Set down, please, exactly the lines below that run from the line with "07/08/2026 - 19:01" to the line with "المواطنين والجمعيات", both lines included.
_ _ _ _ _
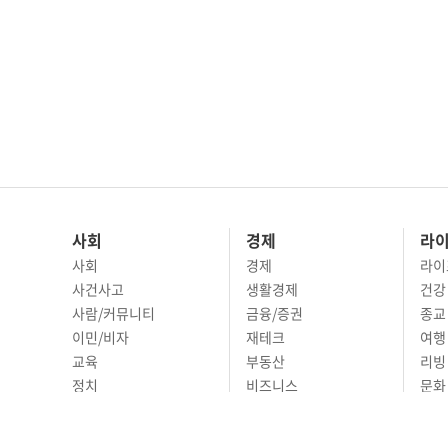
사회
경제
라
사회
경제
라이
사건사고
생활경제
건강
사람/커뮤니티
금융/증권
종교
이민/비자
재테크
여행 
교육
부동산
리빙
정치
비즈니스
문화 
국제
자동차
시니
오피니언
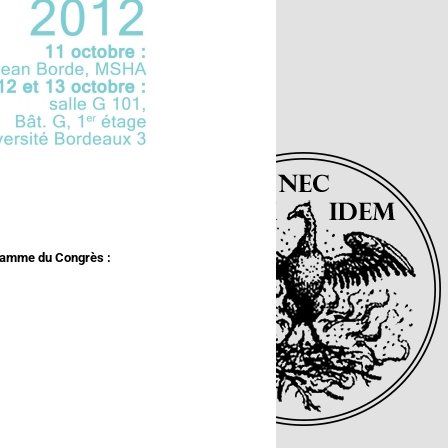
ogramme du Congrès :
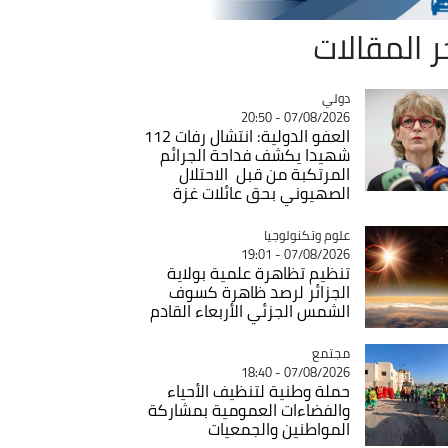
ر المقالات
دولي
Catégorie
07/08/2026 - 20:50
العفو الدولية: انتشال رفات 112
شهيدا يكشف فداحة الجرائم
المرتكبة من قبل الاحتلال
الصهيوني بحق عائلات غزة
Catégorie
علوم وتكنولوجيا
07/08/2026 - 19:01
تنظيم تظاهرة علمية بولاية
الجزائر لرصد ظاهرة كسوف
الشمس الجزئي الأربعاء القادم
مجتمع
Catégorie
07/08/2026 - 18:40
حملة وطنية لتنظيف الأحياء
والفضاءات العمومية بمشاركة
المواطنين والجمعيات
_ _ _ _ _
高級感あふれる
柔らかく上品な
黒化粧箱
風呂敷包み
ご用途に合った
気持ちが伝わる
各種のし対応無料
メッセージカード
_ _ _ _ _
* Reply to the task:
07/08/2026 - 19:01
تنظيم تظاهرة علمية بولاية
الجزائر لرصد ظاهرة كسوف
الشمس الجزئي الأربعاء القادم
مجتمع
Catégorie
07/08/2026 - 18:40
حملة وطنية لتنظيف الأحياء
والفضاءات العمومية بمشاركة
المواطنين والجمعيات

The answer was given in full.